Ad Ike diverte molto la storia, si mette al lavoro, una ritoccatina qui, una lì, qualche coloritura di troppo e dopo la pubblicazione incappa nelle furibonde ire della sposina da corsa in questione, la bella Maggie Carpenter (Julia Roberts), ormai spassosa leggenda nella sua cittadina e ora grazie ad Ike anche in tutta la nazione.
Ike è costretto a raggiungere la ragazza e a confutare il suo articolo con prove certe e fonti un tantinello più attendibili di uno sposo mollato all’altare e oltretutto sbronzo. Così raggiunta al cittadina di Maggie, il giornalista, come da copione la comincia a tampinare, si insinua lentamente nella sua vita fino a far breccia nel cuore della ragazza.
Nove anni dopo il successo di Pretty Woman, il terzetto responsabile di uno dei film romance piu amati della storia del cinema, si riunisce per ricordare i vecchi tempi e sembra con discreti risultati.
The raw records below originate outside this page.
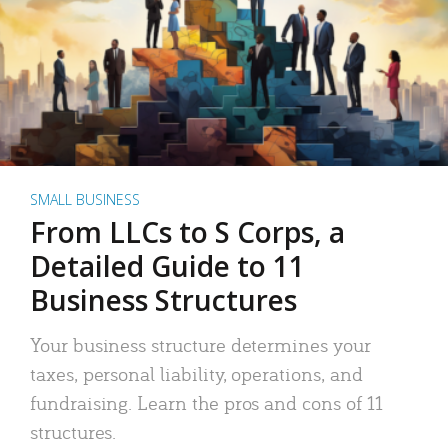
SMALL BUSINESS
From LLCs to S Corps, a
Detailed Guide to 11
Business Structures
Your business structure determines your
taxes, personal liability, operations, and
fundraising. Learn the pros and cons of 11
structures.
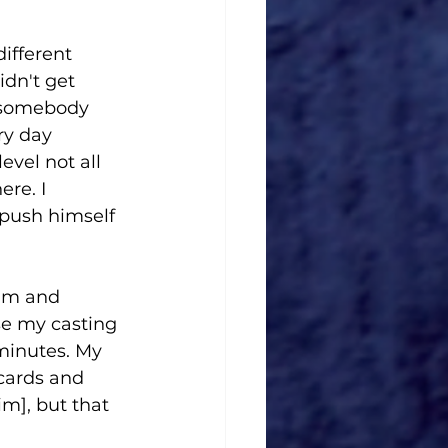
ifferent 
dn't get 
t somebody 
ry day 
evel not all 
re. I 
push himself 
him and 
e my casting 
minutes. My 
cards and 
m], but that 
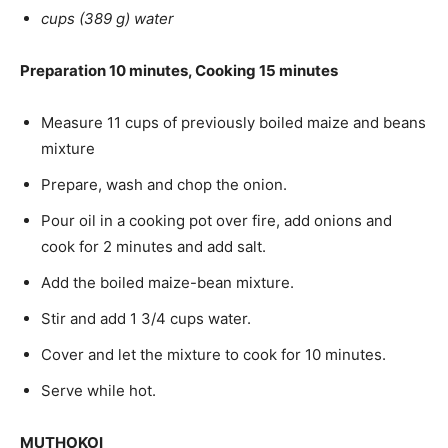
cups (389 g) water
Preparation 10 minutes, Cooking 15 minutes
Measure 11 cups of previously boiled maize and beans
mixture
Prepare, wash and chop the onion.
Pour oil in a cooking pot over fire, add onions and
cook for 2 minutes and add salt.
Add the boiled maize-bean mixture.
Stir and add 1 3/4 cups water.
Cover and let the mixture to cook for 10 minutes.
Serve while hot.
MUTHOKOI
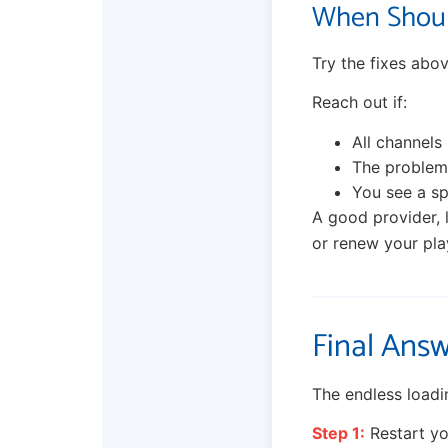
When Shoul
Try the fixes abov
Reach out if:
All channels 
The problem 
You see a sp
A good provider, 
or renew your pla
Final Answ
The endless loadin
Step 1:
Restart you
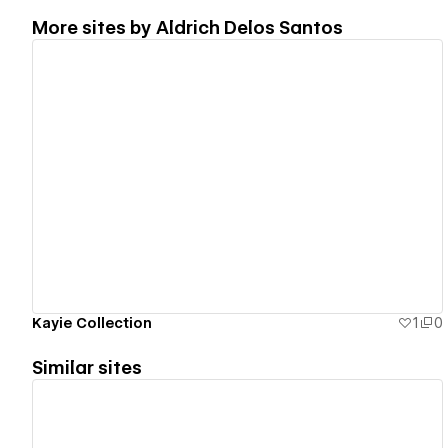
More sites by
Aldrich Delos Santos
View details
Kayie Collection
1
0
Similar sites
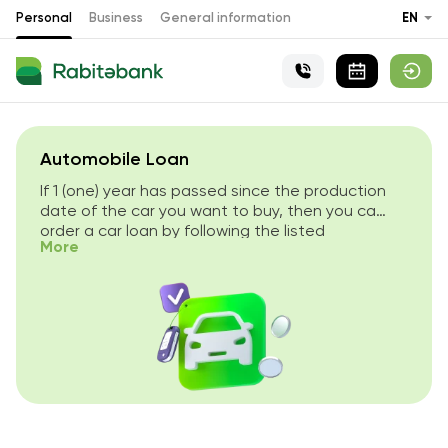
Personal
Business
General information
EN
Automobile Loan
If 1 (one) year has passed since the production
date of the car you want to buy, then you can
order a car loan by following the listed
More
conditions.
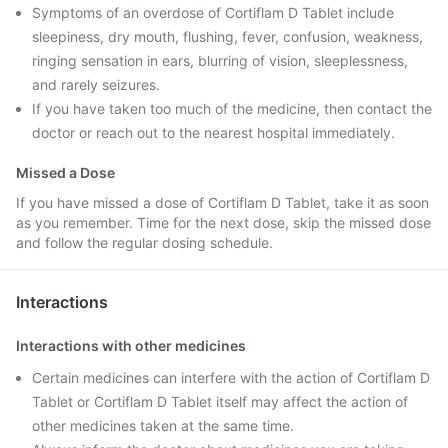
Symptoms of an overdose of Cortiflam D Tablet include
sleepiness, dry mouth, flushing, fever, confusion, weakness,
ringing sensation in ears, blurring of vision, sleeplessness,
and rarely seizures.
If you have taken too much of the medicine, then contact the
doctor or reach out to the nearest hospital immediately.
Missed a Dose
If you have missed a dose of Cortiflam D Tablet, take it as soon
as you remember. Time for the next dose, skip the missed dose
and follow the regular dosing schedule.
Interactions
Interactions with other medicines
Certain medicines can interfere with the action of Cortiflam D
Tablet or Cortiflam D Tablet itself may affect the action of
other medicines taken at the same time.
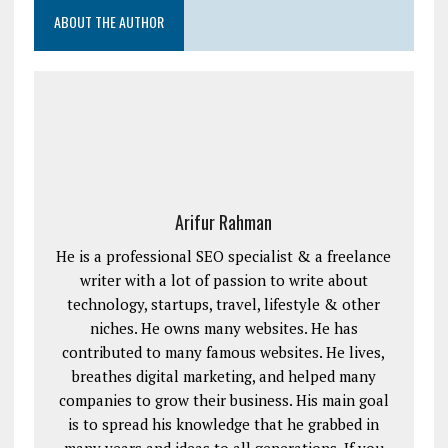
ABOUT THE AUTHOR
Arifur Rahman
He is a professional SEO specialist & a freelance
writer with a lot of passion to write about
technology, startups, travel, lifestyle & other
niches. He owns many websites. He has
contributed to many famous websites. He lives,
breathes digital marketing, and helped many
companies to grow their business. His main goal
is to spread his knowledge that he grabbed in
many years and ideas to all generations. If you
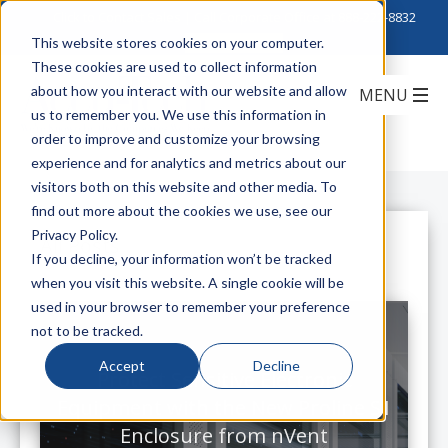
Click to Contact Sales
| Call Corporate Office at
888-222-8832
This website stores cookies on your computer.
These cookies are used to collect information
about how you interact with our website and allow
us to remember you. We use this information in
order to improve and customize your browsing
experience and for analytics and metrics about our
visitors both on this website and other media. To
find out more about the cookies we use, see our
Privacy Policy.
All Posts
If you decline, your information won’t be tracked
when you visit this website. A single cookie will be
used in your browser to remember your preference
not to be tracked.
Accept
Decline
Protect Sensitive Electronic
Equipment with the New Proline S1
Enclosure from nVent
Con Se scappi ti sposo, la magia da fiaba moderna di Pretty Woman va un pò persa, ma rimane l’indiscutibile alchimia tra i due protagonisti, un irresistibile mix di fascino e simpatia, e l’esperienza del regista Garry Marsahll ( Pretty Princess, Principe azzurro cercasi) che utilizza il sempre redditizio genere nuziale in una maniera alquanrto singolare, regalandoci un romance leggero, ricco di divertenti spunti comedy.
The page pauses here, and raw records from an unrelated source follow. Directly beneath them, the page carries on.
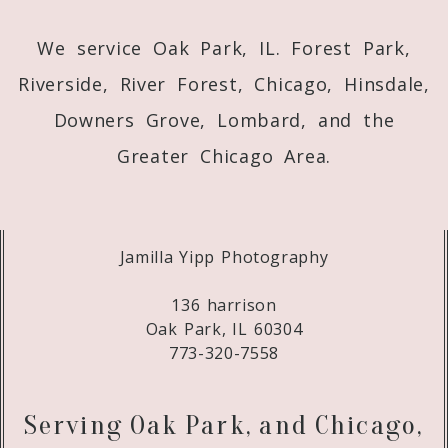
We service Oak Park, IL. Forest Park,
Riverside, River Forest, Chicago, Hinsdale,
Downers Grove, Lombard, and the
Greater Chicago Area.
Jamilla Yipp Photography
136 harrison
Oak Park, IL 60304
773-320-7558
Serving Oak Park, and Chicago,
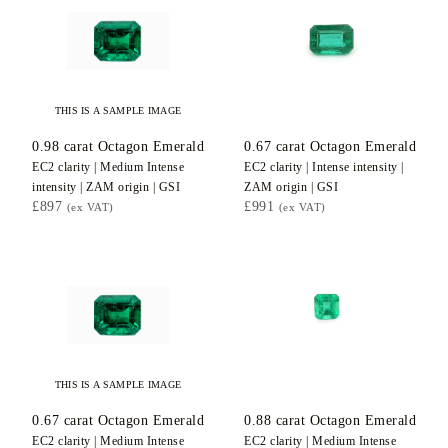
THIS IS A SAMPLE IMAGE
0.98
carat Octagon
Emerald
0.67
carat Octagon
Emerald
EC2
clarity |
Medium Intense
EC2
clarity |
Intense
intensity |
intensity |
ZAM
origin |
GSI
ZAM
origin |
GSI
£897
£991
(ex VAT)
(ex VAT)
THIS IS A SAMPLE IMAGE
0.67
carat Octagon
Emerald
0.88
carat Octagon
Emerald
EC2
clarity |
Medium Intense
EC2
clarity |
Medium Intense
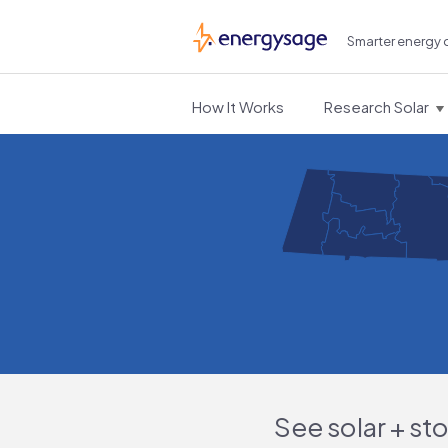
Smarter energy 
EnergySage
How It Works
Research Solar
See solar + st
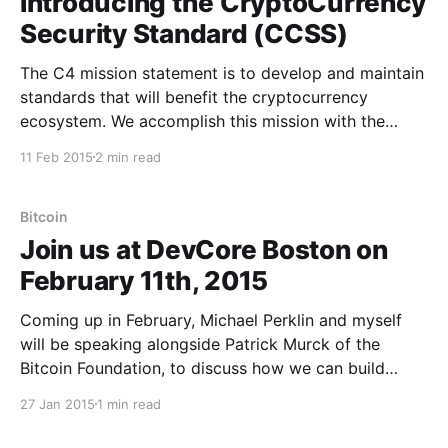
Introducing the CryptoCurrency
Security Standard (CCSS)
The C4 mission statement is to develop and maintain
standards that will benefit the cryptocurrency
ecosystem. We accomplish this mission with the
collaboration of the brightest minds in our space and
11 Feb 2015
2 min read
have met success with each of our prior projects.
Today, after months of working with extremely
knowledgeable partners on
Bitcoin
Join us at DevCore Boston on
February 11th, 2015
Coming up in February, Michael Perklin and myself
will be speaking alongside Patrick Murck of the
Bitcoin Foundation, to discuss how we can build
standards together to help mature the
27 Jan 2015
1 min read
cryptocurrency space. In addition to our speaking
slot at DevCore Boston, we also have space to run a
Se scappi ti sposo dopo alcuni minuti di fisiologico rodaggio, una volta riunita la coppia, decolla, regalandoci più di qualche esilarante momento e giocando non poco sull’effetto nostalgia che il duetto Gere/Roberts irrimediabilmente innesca, certo è palese l’intento di far cassa con qualcosa di relativamente sicuro, ma se il risultato è una gradevole pellicola che non chiede null’altro che intrattenere piacevolmente, sorvoliamo volentieri sul lato meno artistico dell’operazione.